While it’s certainly not apparent to someone who reads this single poem, the subtitle of this poem, “CLAUDE LAURENT, GLASSBLOWER, 1850″ made me wonder why Bierds linked these thoughts to a historical glassblower, and if there was any historical evidence to suggest that this person had thoughts like this. Personally I doubt it, just as I doubt that Philip V of Spain and Zelda Fitzgerald thought about ” a shaggy, oakum filament” though it’s fascinating to think that the two of them may well have been manic depressives obsessed with time and death.
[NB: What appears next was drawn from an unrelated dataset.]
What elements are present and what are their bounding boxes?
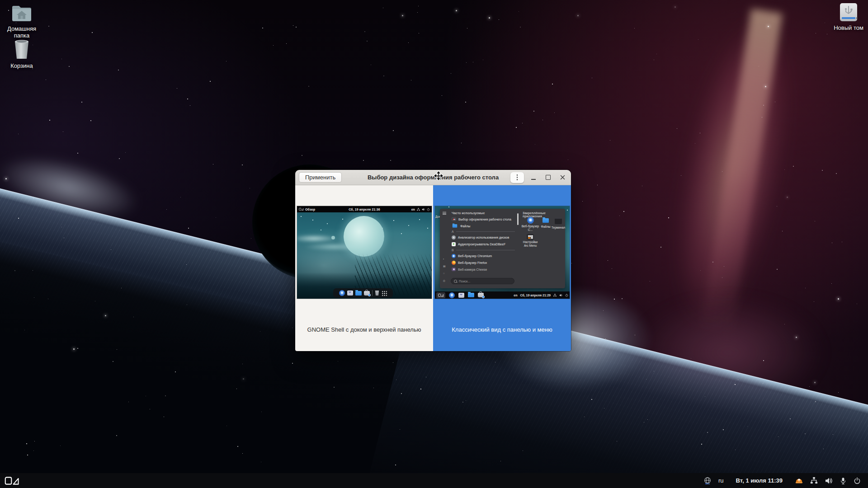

This strange mixture of history and fiction should make us question how much of what we consider history is recorded fact and how much is fiction, and even whether it is fiction propogaged by the historical person himself or by those who re-write history to support a particular interpretation of history.

If I were cynic, and my regular readers will surely know I’m an optimist, I might even go so far as to wonder whether the newly pronounced St. Reagan who Republicans want to name all of America’s airports after and who much of the “liberal” media seem to be proclaiming the greatest President of the modern era is the same leader of the Screen Actors Guild (the union for film actors) who turned in his OWN union members as “suspected” communists to the U.S. House Committee on Un-American Activities and the same union-busting President who fired the 7,000 air traffic controllers, organized under the Professional Air Traffic Controllers Organization, a conservative union that had, ironically, supported his election.

Ah, but I stray, at least from my discussion of what is a fascinating work that certainly deserves the attention of those who fascinated with the human spirit’s lasting influence on our world.